Network Interfaces :

interface to inter connect your PC With CAN,CAN(FD),LIN, Ethernet bus system.

Software tools used to develop, simulate, test and maintain distributed systems require powerful and flexible network interfaces. Vector offers you interfaces for CAN (FD), LIN, J1708, Automotive Ethernet, FlexRay, 802.11p and MOST as well as driver software and programming interfaces for use with Vector software tools and in customer-specific solutions.

System Design Of Testing Environment :

All the pins of the ECU are connected to the particular modules of the VT System as per the requirements. VT System is connected to the computer through Ether CAT cable. CANoe will contain the database which has the messages to be transmitted between several ECUs, .cdd file containing the diagnostic services of the ECU and the other simulated ECUs attached to the periphery bus. CANoe with other simulated ECUs in the car is opened and then VT system configuration panel is opened in CANoe. All the modules connected in the VT System are added to CANoe. All the modules are configured as per requirements. For e.g. VT7001A module is configured with the supply mode as “sup1” as it is connected with the external power supply. CAN pins from the ECU are connected with the CAN case VN1610 and then the CAN case is connected to the computer using its USB cable. After this minimum setup, VTestStudio software is opened with the CANoe configuration imported to it.

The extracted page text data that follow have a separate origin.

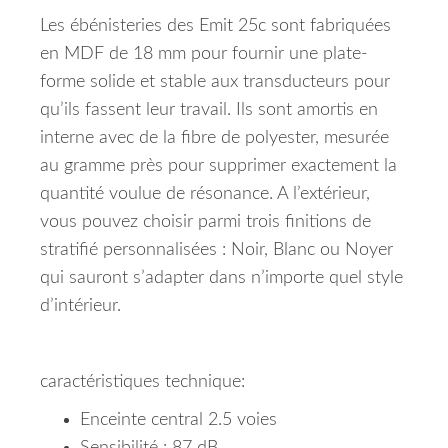
Les ébénisteries des Emit 25c sont fabriquées
en MDF de 18 mm pour fournir une plate-
forme solide et stable aux transducteurs pour
qu’ils fassent leur travail. Ils sont amortis en
interne avec de la fibre de polyester, mesurée
au gramme près pour supprimer exactement la
quantité voulue de résonance. A l’extérieur,
vous pouvez choisir parmi trois finitions de
stratifié personnalisées : Noir, Blanc ou Noyer
qui sauront s’adapter dans n’importe quel style
d’intérieur.
caractéristiques technique:
Enceinte central 2.5 voies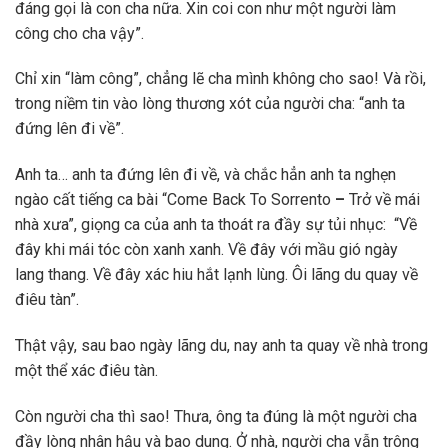
đáng gọi là con cha nữa. Xin coi con như một người làm
công cho cha vậy”.
Chỉ xin “làm công”, chẳng lẽ cha mình không cho sao! Và rồi,
trong niềm tin vào lòng thương xót của người cha: “anh ta
đứng lên đi về”.
Anh ta… anh ta đứng lên đi về, và chắc hẳn anh ta nghẹn
ngào cất tiếng ca bài “Come Back To Sorrento
–
Trở về mái
nhà xưa”, giọng ca của anh ta thoát ra đầy sự tủi nhục: “Về
đây khi mái tóc còn xanh xanh. Về đây với mầu gió ngày
lang thang. Về đây xác hiu hắt lạnh lùng. Ôi lãng du quay về
điêu tàn”.
Thật vậy, sau bao ngày lãng du, nay anh ta quay về nhà trong
một thể xác điêu tàn.
Còn người cha thì sao! Thưa, ông ta đúng là một người cha
đầy lòng nhân hậu và bao dung. Ở nhà, người cha vẫn trông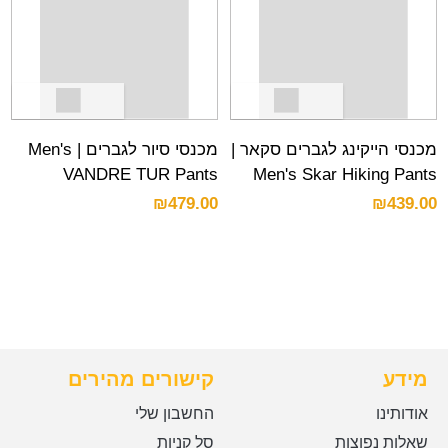
מכנסי הייקינג לגברים סקאר |
מכנסי סיור לגברים | Men's
VANDRE TUR Pants
Men's Skar Hiking Pants
₪
479.00
₪
439.00
מידע
קישורים מהירים
אודותינו
החשבון שלי
שאלות נפוצות
סל קניות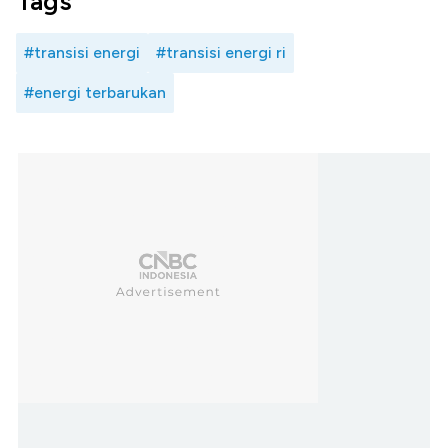
Tags
#transisi energi
#transisi energi ri
#energi terbarukan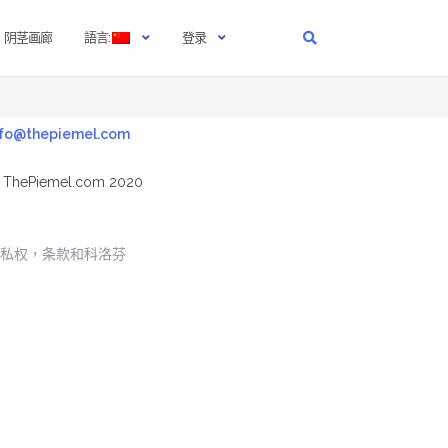
阴茎画廊
語言:
登录
nfo@thepiemel.com
 ThePiemel.com 2020
私权，条款和科洛芬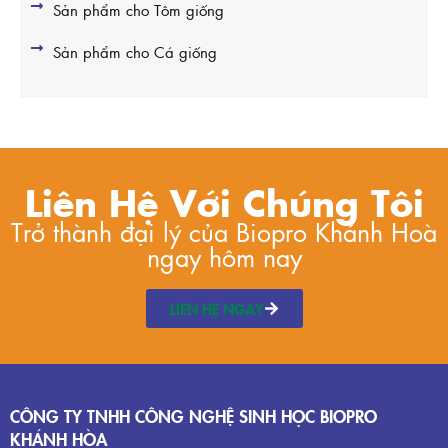
Sản phẩm cho Tôm giống
Sản phẩm cho Cá giống
Liên Hệ Với Chúng Tôi
Trở thành đại lý của Biopro Khánh Hoà
ngay hôm nay
LIÊN HỆ NGAY
CÔNG TY TNHH CÔNG NGHỆ SINH HỌC BIOPRO
KHÁNH HÒA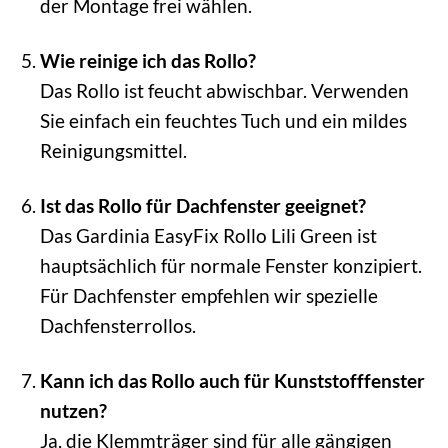
der Montage frei wählen.
Wie reinige ich das Rollo?
Das Rollo ist feucht abwischbar. Verwenden
Sie einfach ein feuchtes Tuch und ein mildes
Reinigungsmittel.
Ist das Rollo für Dachfenster geeignet?
Das Gardinia EasyFix Rollo Lili Green ist
hauptsächlich für normale Fenster konzipiert.
Für Dachfenster empfehlen wir spezielle
Dachfensterrollos.
Kann ich das Rollo auch für Kunststofffenster
nutzen?
Ja, die Klemmträger sind für alle gängigen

After importing the VTestStudio will contain the Messages present in the database, diagnostic services present in the .cdd file and the parameters of the VT System modules. Now the VTestStudio can be used to write test cases with having access to messages, diagnostic services and the VT System module parameters.

CAN Database

The CAN database defines the network nodes containing the CAN messages transmitted and received by them and the signals within each message. The names in this database can be imported in the VTestStudio for application in test cases and can also be used throughout the CANoe configuration. For example, displaying signal values in CANoe’s graphical output windows, or creating test cases in the VTestStudio.